When Marja-Liisa Luther from Umeå, in northern Sweden, took her daughters to Swedish toy chain Barnens Hus last week she was shocked to find a doll skinny enough to make Barbie look overweight on the shelf aimed at girls aged 4-6.
”I couldn’t believe my eyes when I picked it up,” Luther told The Local.
Luther grabbed hold of some of the other parents nearby asking them for their opinion and then picked up her phone and snapped a picture of the emaciated doll.
When she got home Luther uploaded the image to Facebook but had no idea how strong the reactions would be.
”It became so much bigger than I had imagined. The picture was shared on Facebook an enormous amount of times and then the papers started calling me and the topic was brought up on TV,” Luther said.
Many parents have been upset about the way the doll looks and how it will potentially influence children.
One comment called the doll “Anorexia Barbie” while others called the doll “sickly”.
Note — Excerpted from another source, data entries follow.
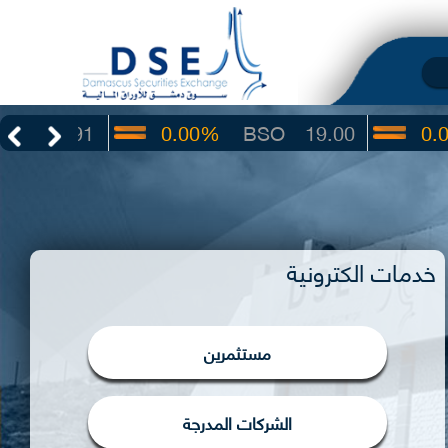
1
0.00%
BSO
19.00
0.00%
IB
خدمات الكترونية
مستثمرين
الشركات المدرجة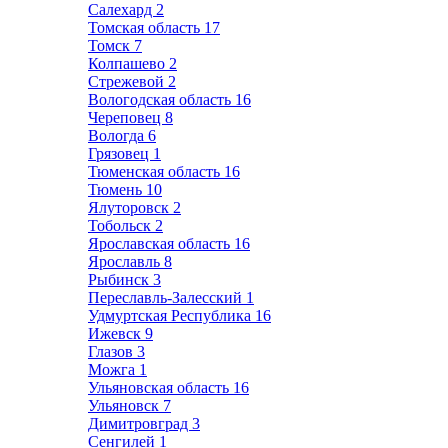
Салехард
2
Томская область
17
Томск
7
Колпашево
2
Стрежевой
2
Вологодская область
16
Череповец
8
Вологда
6
Грязовец
1
Тюменская область
16
Тюмень
10
Ялуторовск
2
Тобольск
2
Ярославская область
16
Ярославль
8
Рыбинск
3
Переславль-Залесский
1
Удмуртская Республика
16
Ижевск
9
Глазов
3
Можга
1
Ульяновская область
16
Ульяновск
7
Димитровград
3
Сенгилей
1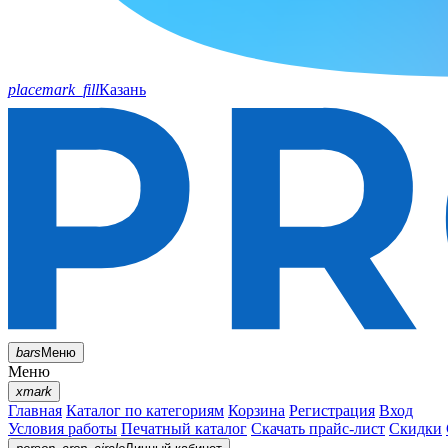
placemark_fill
Казань
bars
Меню
Меню
xmark
Главная
Каталог по категориям
Корзина
Регистрация
Вход
Условия работы
Печатный каталог
Скачать прайс-лист
Скидки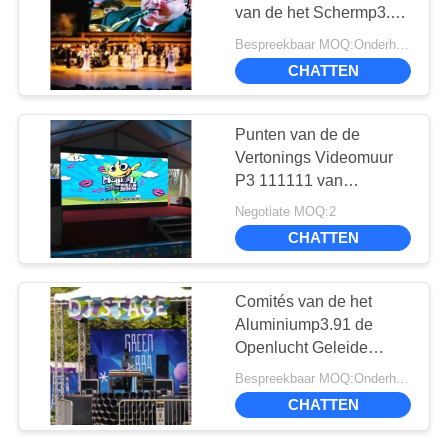
van de het Schermp3.91
BAIDU
1R1G1B Kleur van het
Bespreekbaar MOQ:Onderhandeling
Stadiumgordijn
22
CHATTEN
SITEMAP
Buiten LED -
Punten van de de
schermscherm
PRIVACYBELEID
Vertonings Videomuur
P3 111111 van
stadiumfilms de
Negotiate MOQ:2
Achtergrond
CHATTEN
Geleide/Sqm-
Pixeldichtheid
35
Comités van de het
Led-videomuur voor
Aluminiump3.91 de
Openlucht Geleide
binnen
Vertoning van het
Bespreekbaar MOQ:Onderhandeling
matrijzenafgietsel
CHATTEN
Nationstar/Kinglight
Geleide Spaander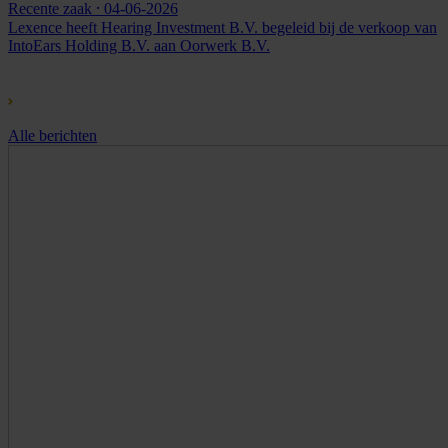
Recente zaak
⸱ 04-06-2026
Lexence heeft Hearing Investment B.V. begeleid bij de verkoop van
IntoEars Holding B.V. aan Oorwerk B.V.
Alle berichten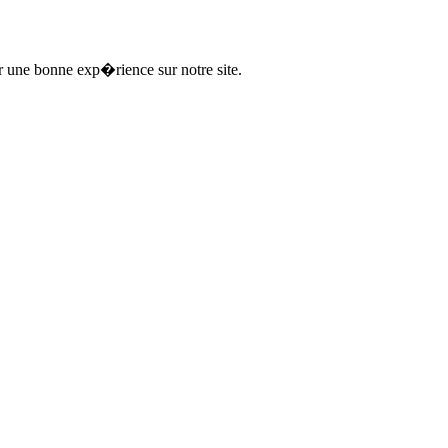
ir une bonne exp�rience sur notre site.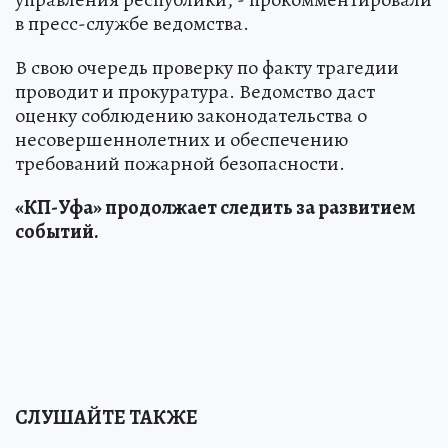
в пресс-службе ведомства.
В свою очередь проверку по факту трагедии
проводит и прокуратура. Ведомство даст
оценку соблюдению законодательства о
несовершеннолетних и обеспечению
требований пожарной безопасности.
«КП-Уфа» продолжает следить за развитием
событий.
СЛУШАЙТЕ ТАКЖЕ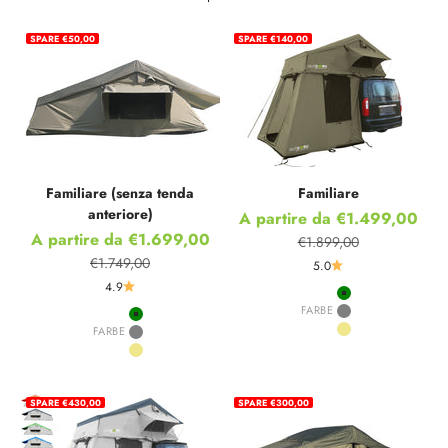
SPARE €50,00
SPARE €140,00
Familiare (senza tenda
Familiare
anteriore)
Prezzo scontato
A partire da €1.499,00
Prezzo scontato
A partire da €1.699,00
€1.899,00
Prezzo
€1.749,00
5.0
Prezzo
4.9
Green
FARBE
Grey
Green
FARBE
Khaki
Grey
Khaki
SPARE €430,00
SPARE €300,00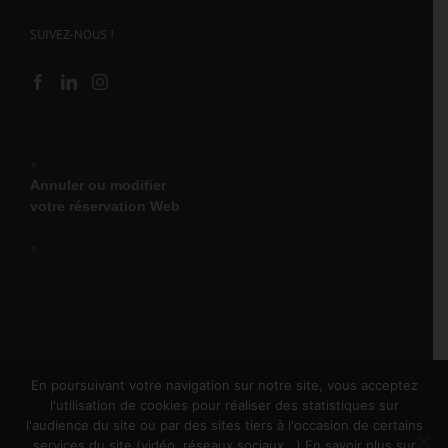
SUIVEZ-NOUS !
♦
Annuler ou modifier
votre réservation Web
♦
En poursuivant votre navigation sur notre site, vous acceptez
l'utilisation de cookies pour réaliser des statistiques sur
l'audience du site ou par des sites tiers à l'occasion de certains
Copyright 2025 Olympic Location | Tous droits réservés |
services du site (vidéo, réseaux sociaux...) En savoir plus sur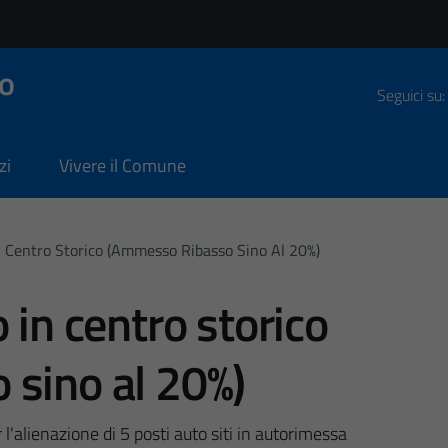
o
Seguici su:
zi
Vivere il Comune
n Centro Storico (ammesso Ribasso Sino Al 20%)
 in centro storico
 sino al 20%)
l'alienazione di 5 posti auto siti in autorimessa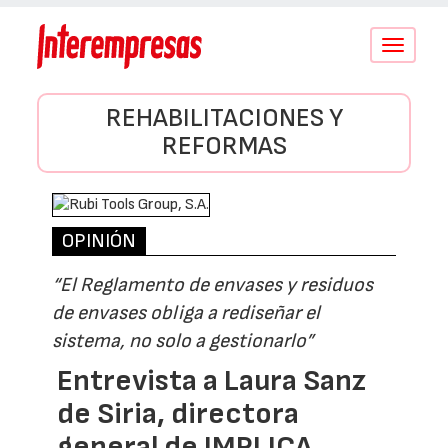
Conmutar
navegació
REHABILITACIONES Y
REFORMAS
OPINIÓN
“El Reglamento de envases y residuos
de envases obliga a rediseñar el
sistema, no solo a gestionarlo”
Entrevista a Laura Sanz
de Siria, directora
general de IMPLICA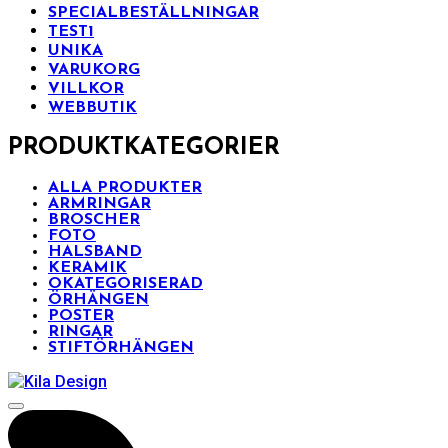
SPECIALBESTÄLLNINGAR
TEST1
UNIKA
VARUKORG
VILLKOR
WEBBUTIK
PRODUKTKATEGORIER
ALLA PRODUKTER
ARMRINGAR
BROSCHER
FOTO
HALSBAND
KERAMIK
OKATEGORISERAD
ÖRHÄNGEN
POSTER
RINGAR
STIFTÖRHÄNGEN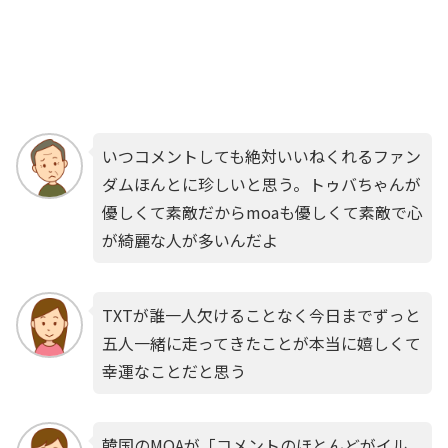
いつコメントしても絶対いいねくれるファン
ダムほんとに珍しいと思う。トゥバちゃんが
優しくて素敵だからmoaも優しくて素敵で心
が綺麗な人が多いんだよ
TXTが誰一人欠けることなく今日までずっと
五人一緒に走ってきたことが本当に嬉しくて
幸運なことだと思う
韓国のMOAが「コメントのほとんどがイル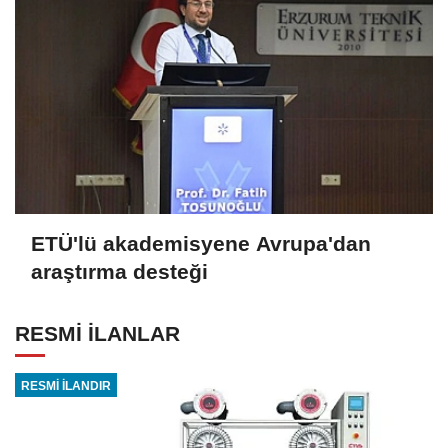
ETÜ'lü akademisyene Avrupa'dan
araştırma desteği
RESMİ İLANLAR
RESMİ İLANDIR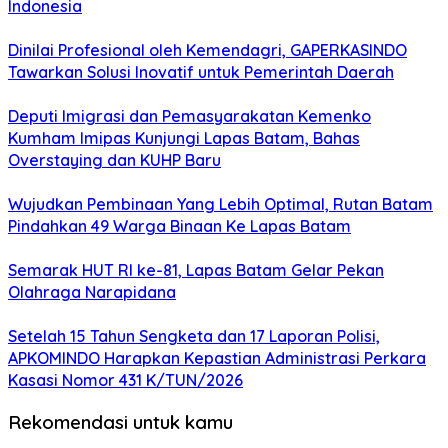
Indonesia
Dinilai Profesional oleh Kemendagri, GAPERKASINDO
Tawarkan Solusi Inovatif untuk Pemerintah Daerah
Deputi Imigrasi dan Pemasyarakatan Kemenko
Kumham Imipas Kunjungi Lapas Batam, Bahas
Overstaying dan KUHP Baru
Wujudkan Pembinaan Yang Lebih Optimal, Rutan Batam
Pindahkan 49 Warga Binaan Ke Lapas Batam
Semarak HUT RI ke-81, Lapas Batam Gelar Pekan
Olahraga Narapidana
Setelah 15 Tahun Sengketa dan 17 Laporan Polisi,
APKOMINDO Harapkan Kepastian Administrasi Perkara
Kasasi Nomor 431 K/TUN/2026
Rekomendasi untuk kamu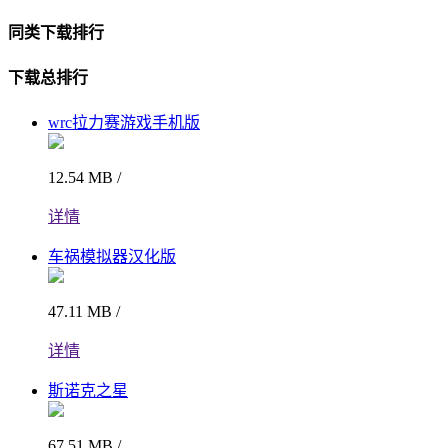
同类下载排行
下载总排行
wrc拉力赛游戏手机版
12.54 MB /
详情
车祸模拟器汉化版
47.11 MB /
详情
斯诺克之星
67.51 MB /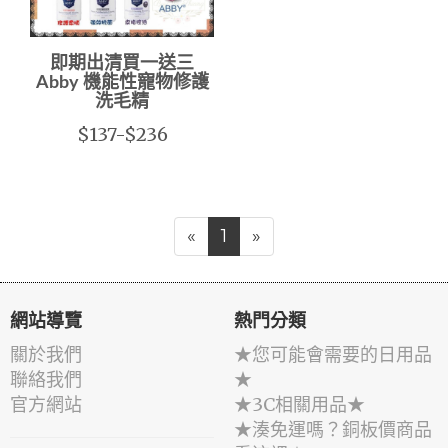
即期出清買一送三
Abby 機能性寵物修護
洗毛精
$137-$236
«
1
»
網站導覽
熱門分類
關於我們
★您可能會需要的日用品
聯絡我們
★
官方網站
★3C相關用品★
★湊免運嗎？銅板價商品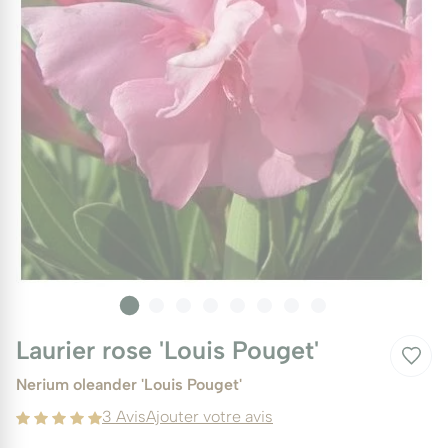
Laurier rose 'Louis Pouget'
Nerium oleander 'Louis Pouget'
3 Avis
Ajouter votre avis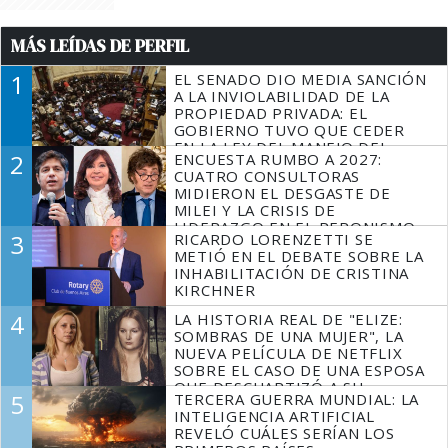
MÁS LEÍDAS DE PERFIL
1
EL SENADO DIO MEDIA SANCIÓN
A LA INVIOLABILIDAD DE LA
PROPIEDAD PRIVADA: EL
GOBIERNO TUVO QUE CEDER
EN LA LEY DEL MANEJO DEL
2
ENCUESTA RUMBO A 2027:
FUEGO
CUATRO CONSULTORAS
MIDIERON EL DESGASTE DE
MILEI Y LA CRISIS DE
LIDERAZGO EN EL PERONISMO
3
RICARDO LORENZETTI SE
METIÓ EN EL DEBATE SOBRE LA
INHABILITACIÓN DE CRISTINA
KIRCHNER
4
LA HISTORIA REAL DE "ELIZE:
SOMBRAS DE UNA MUJER", LA
NUEVA PELÍCULA DE NETFLIX
SOBRE EL CASO DE UNA ESPOSA
QUE DESCUARTIZÓ A SU
5
TERCERA GUERRA MUNDIAL: LA
MARIDO
INTELIGENCIA ARTIFICIAL
REVELÓ CUÁLES SERÍAN LOS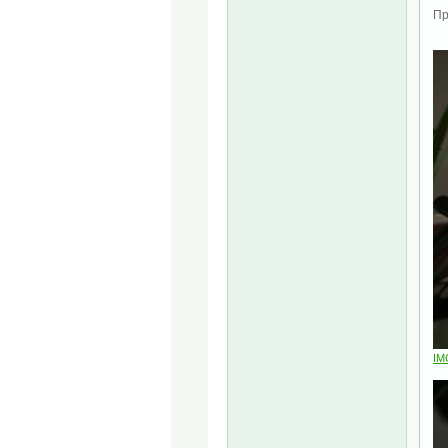
Пр
IM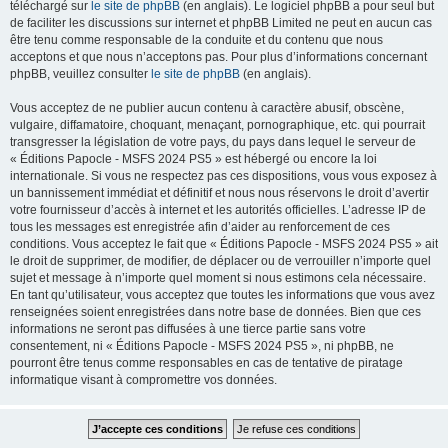
téléchargé sur
le site de phpBB
(en anglais). Le logiciel phpBB a pour seul but
de faciliter les discussions sur internet et phpBB Limited ne peut en aucun cas
être tenu comme responsable de la conduite et du contenu que nous
acceptons et que nous n’acceptons pas. Pour plus d’informations concernant
phpBB, veuillez consulter
le site de phpBB
(en anglais).
Vous acceptez de ne publier aucun contenu à caractère abusif, obscène,
vulgaire, diffamatoire, choquant, menaçant, pornographique, etc. qui pourrait
transgresser la législation de votre pays, du pays dans lequel le serveur de
« Éditions Papocle - MSFS 2024 PS5 » est hébergé ou encore la loi
internationale. Si vous ne respectez pas ces dispositions, vous vous exposez à
un bannissement immédiat et définitif et nous nous réservons le droit d’avertir
votre fournisseur d’accès à internet et les autorités officielles. L’adresse IP de
tous les messages est enregistrée afin d’aider au renforcement de ces
conditions. Vous acceptez le fait que « Éditions Papocle - MSFS 2024 PS5 » ait
le droit de supprimer, de modifier, de déplacer ou de verrouiller n’importe quel
sujet et message à n’importe quel moment si nous estimons cela nécessaire.
En tant qu’utilisateur, vous acceptez que toutes les informations que vous avez
renseignées soient enregistrées dans notre base de données. Bien que ces
informations ne seront pas diffusées à une tierce partie sans votre
consentement, ni « Éditions Papocle - MSFS 2024 PS5 », ni phpBB, ne
pourront être tenus comme responsables en cas de tentative de piratage
informatique visant à compromettre vos données.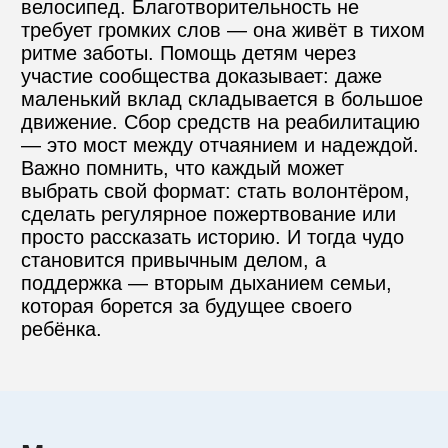
велосипед. Благотворительность не 
требует громких слов — она живёт в тихом 
ритме заботы. Помощь детям через 
участие сообщества доказывает: даже 
маленький вклад складывается в большое 
движение. Сбор средств на реабилитацию 
— это мост между отчаянием и надеждой. 
Важно помнить, что каждый может 
выбрать свой формат: стать волонтёром, 
сделать регулярное пожертвование или 
просто рассказать историю. И тогда чудо 
становится привычным делом, а 
поддержка — вторым дыханием семьи, 
которая борется за будущее своего 
ребёнка.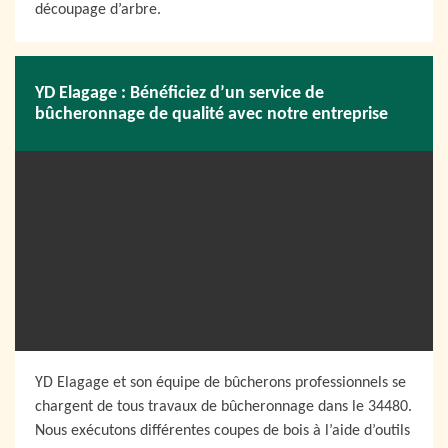
découpage d’arbre.
YD Elagage : Bénéficiez d’un service de
bûcheronnage de qualité avec notre entreprise
YD Elagage et son équipe de bûcherons professionnels se
chargent de tous travaux de bûcheronnage dans le 34480.
Nous exécutons différentes coupes de bois à l’aide d’outils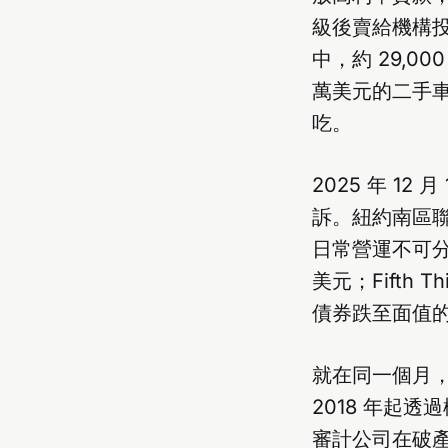
級後賣給機構投資
中，約 29,0
萬美元的二手
吃。
2025 年 12 
訴。紐約南區聯邦檢
日常營運不可分割
美元；Fifth 
債券跌至面值的 
就在同一個月
2018 年起透
審計公司在破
”I am really pleased people have reacted. It shows that they care about these things,” Luther said.
Luther, who is studying to become a pre-school teacher, is convinced that children are influenced by the toys they play with.
”Kids who play with the doll will identify with it. They might feel that it is natural to be super-skinny and think ‘Well, maybe this is the way I should look too’,” Luther said.
The doll in question is called Defa Lucy Mermaid Princess and was being retailed in six of the Barnens Hus stores in Sweden.
However, after the media storm the doll was removed from the shelves on Tuesday morning.
”We are going to have a closer look at the doll. I don’t think it will go back on the shelf again,” said Thomas Westerdahl of Barnens Hus to newspaper Metro on Wednesday.
He told the paper that two other dolls were removed from the shops as late as April for similar reasons. He also confirmed that the picture had not been airbrushed.
”It is a miss in our internal screening system. This one shouldn’t have made it to the shelves,” he said to Metro.
Luckily, according to Westerdahl, not many of the dolls have been sold.
Marja-Liisa Luther is pleased that the shop has removed the doll from store shelves.
”It looked simply awful. The other dolls are surely skinny enough as it is and this was extreme,” said Luther to The Local.